Today, August 1, is the beginning of World Breastfeeding Week. My topic each day this week will be devoted to breastfeeding infertility, a subject that is often ignored or misunderstood.
Ample research in the 50s, 60s, 70s, 80s, and 90s have shown that breastfeeding infertility is a natural physiological event for the mother after childbirth if she remains with her baby and breastfeeds and comforts her baby at the breast as needed day and night. This kind of breastfeeding is associated with extended breastfeeding infertility. It’s what we call “ecological” breastfeeding or the Seven Standards of eco-breastfeeding. These are the Seven Standards:
1. Breastfeed exclusively for the first six months of life; don’t offer your baby
other liquids and solids, not even water.
2. Pacify or comfort your baby at your breasts.
3. Don’t use bottles and don’t use pacifiers.
4. Sleep with your baby for night feedings.
5. Sleep with your baby for a daily-nap feeding.
6. Nurse frequently day and night and avoid schedules.
7. Avoid any practice that restricts nursing or separates you from your baby.

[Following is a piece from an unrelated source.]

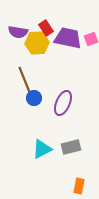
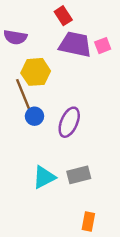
red rectangle: (46, 28) -> (63, 16), moved
yellow hexagon: (37, 43) -> (36, 72), moved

Unfortunately, there are some mothers and NFP teachers who discouraged this type of breastfeeding with various false allegations. These allegations follow below with my comment after the quote.
• “One must nurse every 5 minutes.” Simply not so.
• “It is like the rhythm method.” Not at all.
• “It is the ideal.” No, it’s the norm, not an “ideal.”
• “It’s unattainable.” So why have many mothers attained it?
• “It doesn’t work.” Not so.
• “It can’t be used if someone has a serious reason or the need to space.” It’s more effective than non-hormonal birth control in the first six months, and can be used as a natural baby spacer thereafter.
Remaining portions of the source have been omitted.